Klare Abläufe helfen dabei:
•feste Ruhezeiten
•klare Spiel- und Trainingsphasen
•bewusste Pausen nach Aktivitäten
So wird Entspannung ein fester Bestandteil des Alltags – nicht nur eine Unterbrechung zwischen zwei Aktionen.
🐾 Unsere Zuchtphilosophie – Langsam wachsen, stark werden
In unserer Zucht legen wir großen Wert darauf, dass unsere Welpen nicht nur aktiv und neugierig, sondern auch ausgeglichen und entspannt aufwachsen dürfen. Ruhe, Sicherheit und Struktur sind für uns genauso wichtig wie Spiel, Lernen und Bewegung.

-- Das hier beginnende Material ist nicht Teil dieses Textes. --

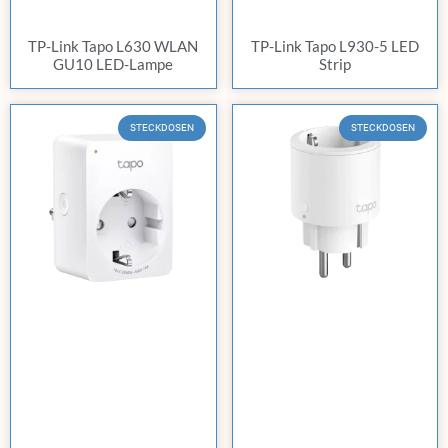
TP-Link Tapo L630 WLAN
TP-Link Tapo L930-5 LED
GU10 LED-Lampe
Strip
STECKDOSEN
STECKDOSEN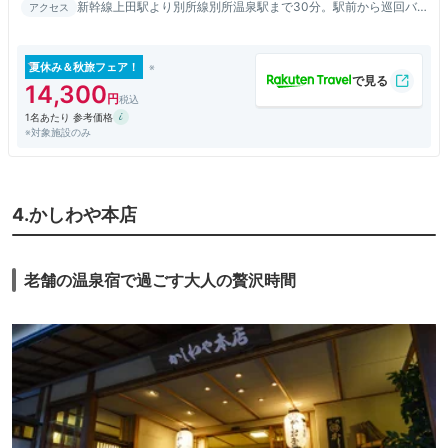
新幹線上田駅より別所線別所温泉駅まで30分。駅前から巡回バ
アクセス
ス有／上信越自動車道上田ICより50分。北向観音まで徒歩1分。
夏休み＆秋旅フェア！
14,300
1名あたり 参考価格
※対象施設のみ
4.かしわや本店
老舗の温泉宿で過ごす大人の贅沢時間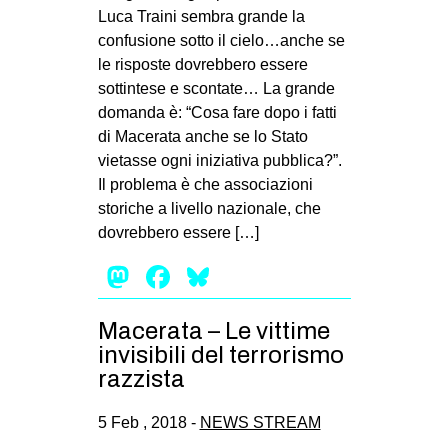
Luca Traini sembra grande la
confusione sotto il cielo…anche se
le risposte dovrebbero essere
sottintese e scontate… La grande
domanda è: “Cosa fare dopo i fatti
di Macerata anche se lo Stato
vietasse ogni iniziativa pubblica?”.
Il problema è che associazioni
storiche a livello nazionale, che
dovrebbero essere […]
Mastodon
Facebook
Bluesky
Macerata – Le vittime
invisibili del terrorismo
razzista
5 Feb , 2018 -
NEWS STREAM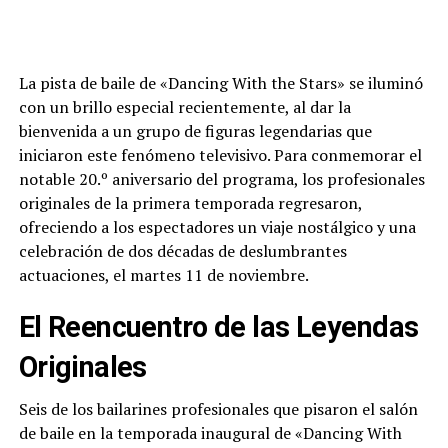
La pista de baile de «Dancing With the Stars» se iluminó
con un brillo especial recientemente, al dar la
bienvenida a un grupo de figuras legendarias que
iniciaron este fenómeno televisivo. Para conmemorar el
notable 20.º aniversario del programa, los profesionales
originales de la primera temporada regresaron,
ofreciendo a los espectadores un viaje nostálgico y una
celebración de dos décadas de deslumbrantes
actuaciones, el martes 11 de noviembre.
El Reencuentro de las Leyendas
Originales
Seis de los bailarines profesionales que pisaron el salón
de baile en la temporada inaugural de «Dancing With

Denn unser Ziel ist nicht der möglichst schnelle, sondern der gesunde und stabile Weg ins Erwachsenenleben.
🐾 Ein Hund für viele Jahre
Wer seinem Australian Shepherd im ersten Jahr Zeit für Entwicklung, Pausen und kontrollierte Bewegung gibt, legt den Grundstein für ein langes, aktives und beschwerdefreies Hundeleben.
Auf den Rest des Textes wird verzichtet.